It doesn't matter if he's a narcissist or not if he's acting like this...

The popularity of using the names of personality disorders as buzz-words for "bad dudes" (or bad "dudettes") has been climbing steadily for a good while now, and not without reason.

The six personality disorders currently recognized by the psychiatric community — Narcissistic Personality Disorder, Borderline Personality Disorder, Antisocial Personality Disorder, Obsessive-Compulsive Personality Disorder (not to be confused with the more commonly known Obsessive-Compulsive Disorder, i.e., OCD), Avoidant Personality Disorder, and Schizotypal Personality Disorder — are truly harrowing mental health conditions.

And that is exactly the problem.

These aren't casual labels, but rather serious diagnoses of psychiatric disorders, and they shouldn't be assigned liberally and without merit by people who aren't trained and licensed to do so.

And yet...

Are You Dating a Narcissist?!?!

Does Your Ex Have BPD (Borderline Personality Disorder)?!?!
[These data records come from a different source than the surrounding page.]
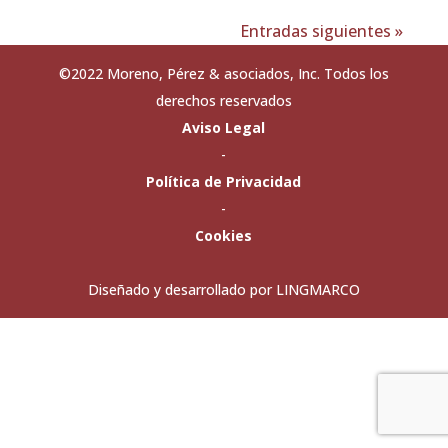
Entradas siguientes »
©2022 Moreno, Pérez & asociados, Inc. Todos los
derechos reservados
Aviso Legal
-
Política de Privacidad
-
Cookies
Diseñado y desarrollado por LINGMARCO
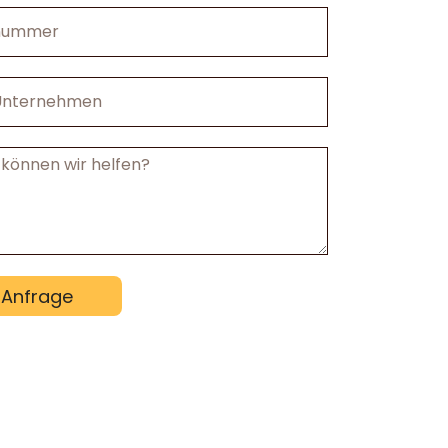
mmer
nehmen
cht
Anfrage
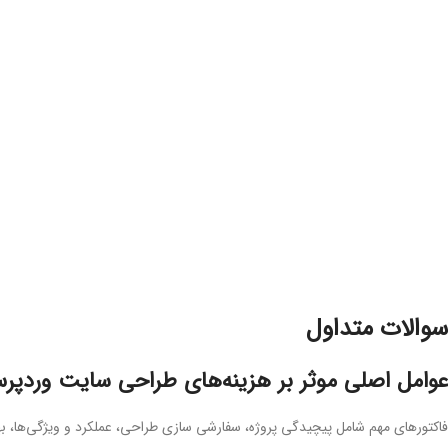
سوالات متداول
عوامل اصلی موثر بر هزینه‌های طراحی سایت ورد
فاکتورهای مهم شامل پیچیدگی پروژه، سفارشی سازی طراحی، عملکرد و ویژگی‌ها، به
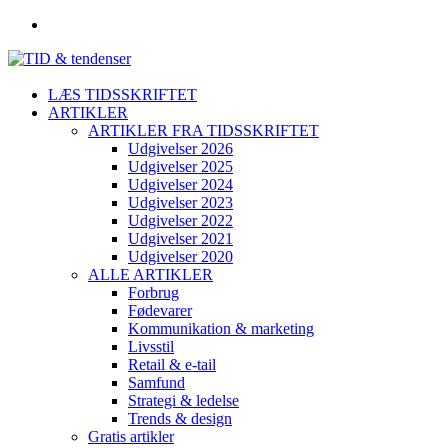
LÆS TIDSSKRIFTET
ARTIKLER
ARTIKLER FRA TIDSSKRIFTET
Udgivelser 2026
Udgivelser 2025
Udgivelser 2024
Udgivelser 2023
Udgivelser 2022
Udgivelser 2021
Udgivelser 2020
ALLE ARTIKLER
Forbrug
Fødevarer
Kommunikation & marketing
Livsstil
Retail & e-tail
Samfund
Strategi & ledelse
Trends & design
Gratis artikler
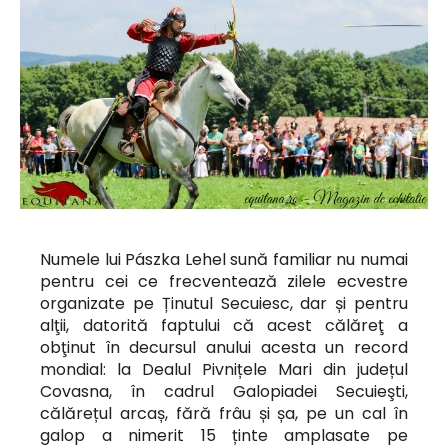
Numele lui Pászka Lehel sună familiar nu numai
pentru cei ce frecventează zilele ecvestre
organizate pe Ținutul Secuiesc, dar și pentru
alţii, datorită faptului că acest călăreţ a
obţinut în decursul anului acesta un record
mondial: la Dealul Pivnițele Mari din județul
Covasna, în cadrul Galopiadei Secuieşti,
călărețul arcaș, fără frâu și șa, pe un cal în
galop a nimerit 15 ținte amplasate pe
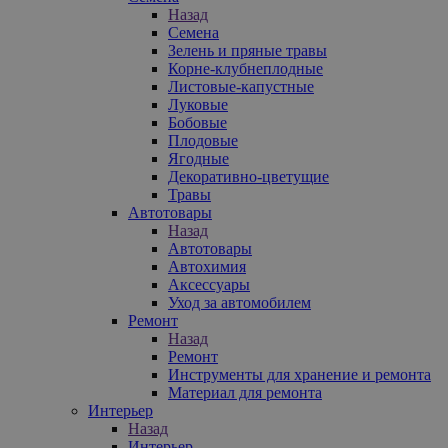
Назад
Семена
Зелень и пряные травы
Корне-клубнеплодные
Листовые-капустные
Луковые
Бобовые
Плодовые
Ягодные
Декоративно-цветущие
Травы
Автотовары
Назад
Автотовары
Автохимия
Аксессуары
Уход за автомобилем
Ремонт
Назад
Ремонт
Инструменты для хранение и ремонта
Материал для ремонта
Интерьер
Назад
Интерьер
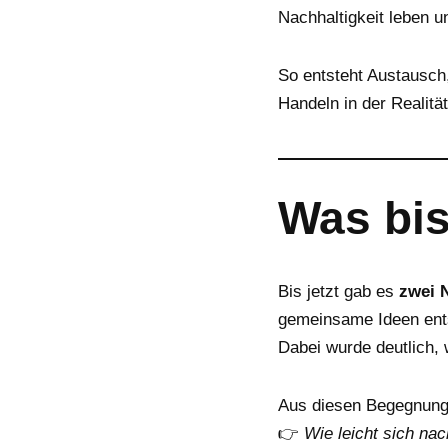
Nachhaltigkeit leben 
k
I
e
n
n
So entsteht Austausch,
Handeln in der Realitä
Was bis
Bis jetzt gab es
zwei 
gemeinsame Ideen ent
Dabei wurde deutlich, 
Aus diesen Begegnunge
👉
Wie leicht sich nac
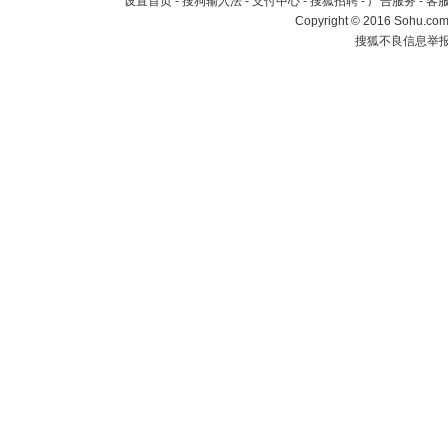
设置首页
-
搜狗输入法
-
支付中心
-
搜狐招聘
-
广告服务
-
客
Copyright
©
2016 Sohu.com 
搜狐不良信息举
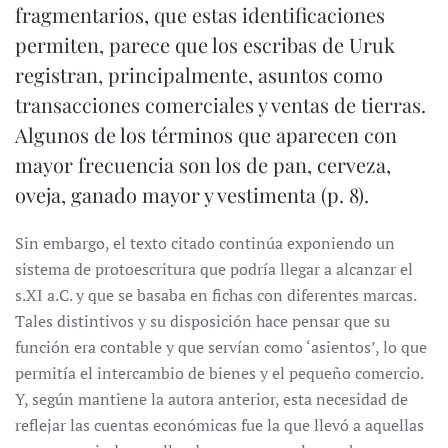
fragmentarios, que estas identificaciones
permiten, parece que los escribas de Uruk
registran, principalmente, asuntos como
transacciones comerciales y ventas de tierras.
Algunos de los términos que aparecen con
mayor frecuencia son los de pan, cerveza,
oveja, ganado mayor y vestimenta (p. 8).
Sin embargo, el texto citado continúa exponiendo un
sistema de protoescritura que podría llegar a alcanzar el
s.XI a.C. y que se basaba en fichas con diferentes marcas.
Tales distintivos y su disposición hace pensar que su
función era contable y que servían como ‘asientos’, lo que
permitía el intercambio de bienes y el pequeño comercio.
Y, según mantiene la autora anterior, esta necesidad de
reflejar las cuentas económicas fue la que llevó a aquellas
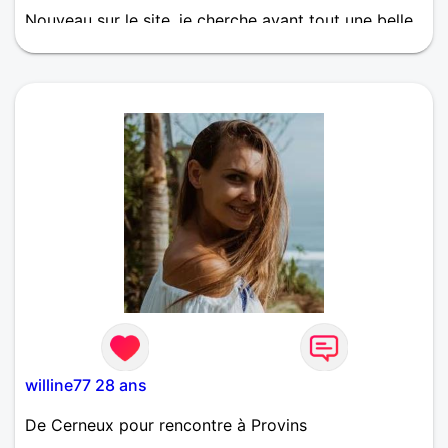
Nouveau sur le site, je cherche avant tout une belle
rencontre et plus après si affinités
willine77 28 ans
De Cerneux pour rencontre à Provins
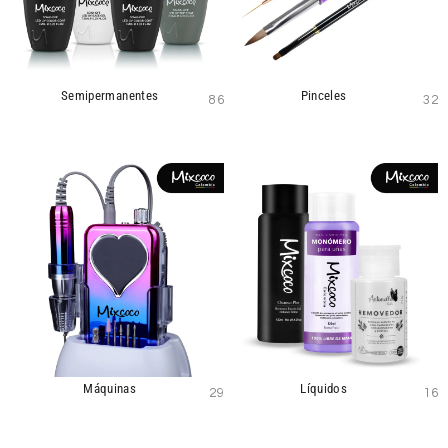
Semipermanentes
Pinceles
86
32
Máquinas
Líquidos
29
16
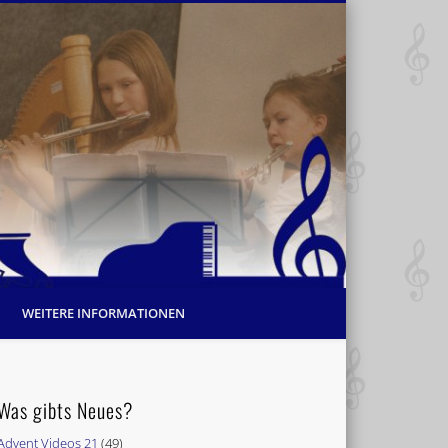
WEITERE INFORMATIONEN
Was gibts Neues?
Advent Videos 21
(49)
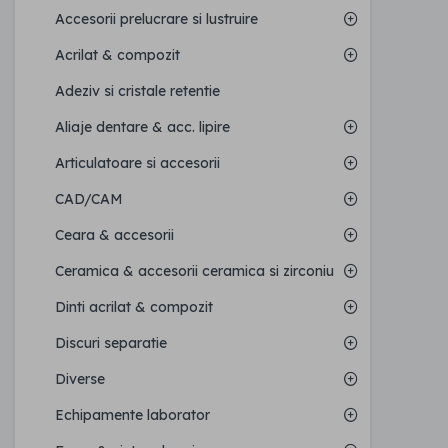
Accesorii prelucrare si lustruire
Acrilat & compozit
Adeziv si cristale retentie
Aliaje dentare & acc. lipire
Articulatoare si accesorii
CAD/CAM
Ceara & accesorii
Ceramica & accesorii ceramica si zirconiu
Dinti acrilat & compozit
Discuri separatie
Diverse
Echipamente laborator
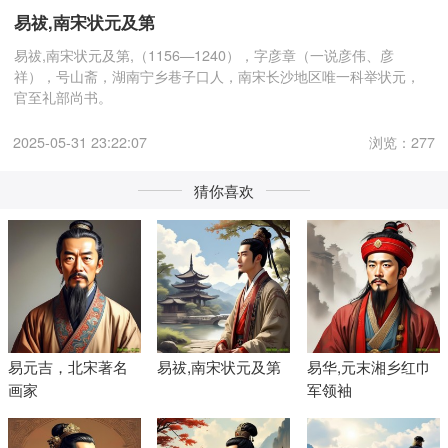
易祓,南宋状元及第
易祓,南宋状元及第,（1156—1240），字彦章（一说彦伟、彦
祥），号山斋，湖南宁乡巷子口人，南宋长沙地区唯一科举状元，
官至礼部尚书。
2025-05-31 23:22:07
浏览：277
猜你喜欢
易元吉‌，北宋著名
易祓,南宋状元及第
易华‌,元末湘乡红巾
画家
军领袖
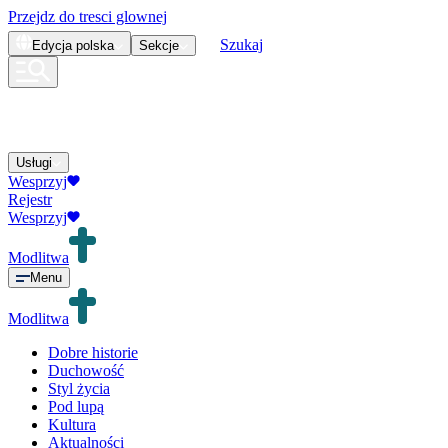
Przejdz do tresci glownej
Szukaj
Edycja
polska
Sekcje
Usługi
Wesprzyj
Rejestr
Wesprzyj
Modlitwa
Menu
Modlitwa
Dobre historie
Duchowość
Styl życia
Pod lupą
Kultura
Aktualności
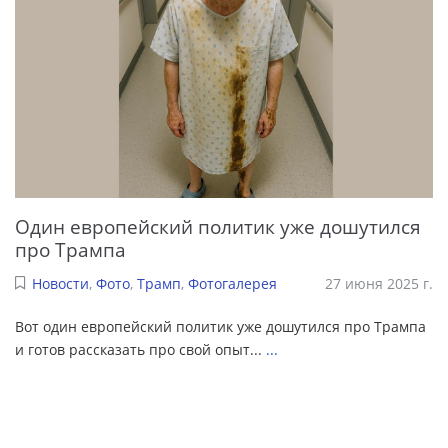
Один европейский политик уже дошутился
про Трампа
Новости
,
Фото
,
Трамп
,
Фотогалерея
27 июня 2025 г.
Вот один европейский политик уже дошутился про Трампа
и готов рассказать про свой опыт...
...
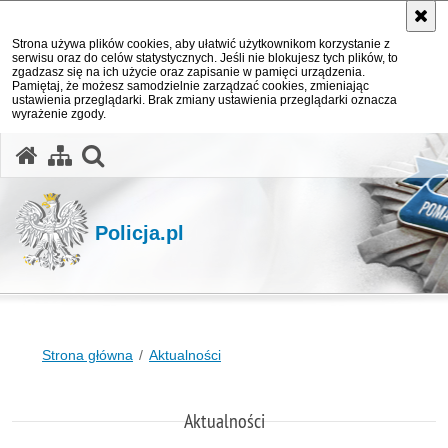
Strona używa plików cookies, aby ułatwić użytkownikom korzystanie z
serwisu oraz do celów statystycznych. Jeśli nie blokujesz tych plików, to
zgadzasz się na ich użycie oraz zapisanie w pamięci urządzenia.
Pamiętaj, że możesz samodzielnie zarządzać cookies, zmieniając
ustawienia przeglądarki. Brak zmiany ustawienia przeglądarki oznacza
wyrażenie zgody.
otwórz wyszukiwarkę
Policja.pl
Strona główna
Aktualności
Aktualności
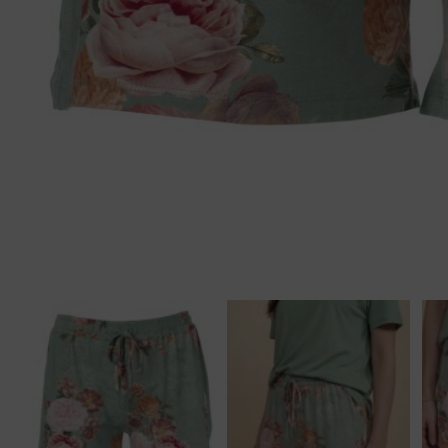
Tankini top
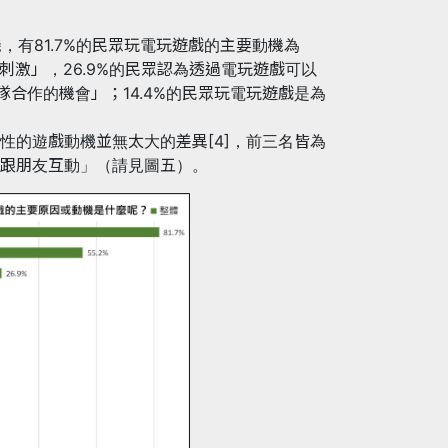
，有81.7%的民眾玩電玩遊戲的主要動機為
刺激」，26.9%的民眾認為透過電玩遊戲可以
隊合作的機會」；14.4%的民眾玩電玩遊戲是為
性的遊戲動機並無太大的差異[4]，前三名皆為
我跟朋友互動」（請見圖五）。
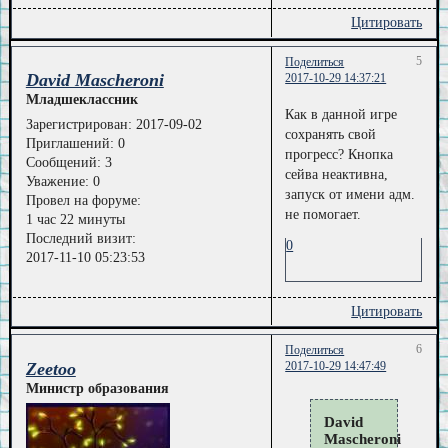
Цитировать
5
Поделиться
David Mascheroni
2017-10-29 14:37:21
Младшеклассник
Как в данной игре
Зарегистрирован
: 2017-09-02
сохранять свой
Приглашений:
0
прогресс? Кнопка
Сообщений:
3
сейва неактивна,
Уважение:
0
запуск от имени адм.
Провел на форуме:
не помогает.
1 час 22 минуты
Последний визит:
0
2017-11-10 05:23:53
Цитировать
6
Поделиться
Zeetoo
2017-10-29 14:47:49
Министр образования
David
Mascheroni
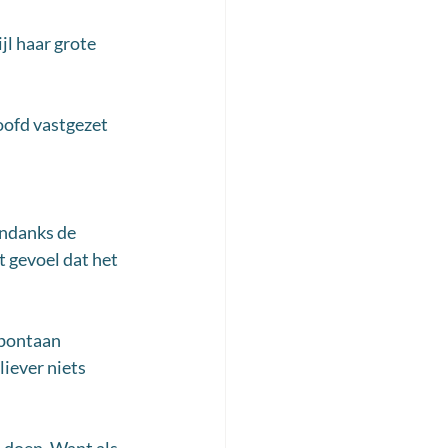
l haar grote 
oofd vastgezet 
ndanks de 
t gevoel dat het 
spontaan 
iever niets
Everyone Thinks Their Ex is a Psychopath — How Can You Be Sure?!?!

Do these screaming headlines sound familiar?

Contrary to the myths developing in far too many relationship advice columns, people with personality disorders are not evil. They have a mental illness.

RELATED: 6 Twisted, Confusing Things ALL Master Emotional Manipulators Do

They aren't willfully behaving badly. They are behaving the way their brain tells them to.

According to the Diagnostic and Statistical Manual of Mental Health Disorders, Fifth Edition (DSM-5):

“Personality disorders are a class of mental disorders characterized by enduring maladaptive patterns of behavior, cognition, and inner experience exhibited across many contexts and deviating markedly from those accepted by the individual’s culture. These patterns develop early, are inflexible, and are associated with significant distress or disability.”

If you're in an emotionally abusive relationship of any kind, whether someone is hurting you physically, manipulating you emotionally or attacking you, you must stop allowing them to do so. It doesn’t matter if the reason for their behavior is that they have a disorder, their mom was mean to them or you look like the kid who bullied them in middle school.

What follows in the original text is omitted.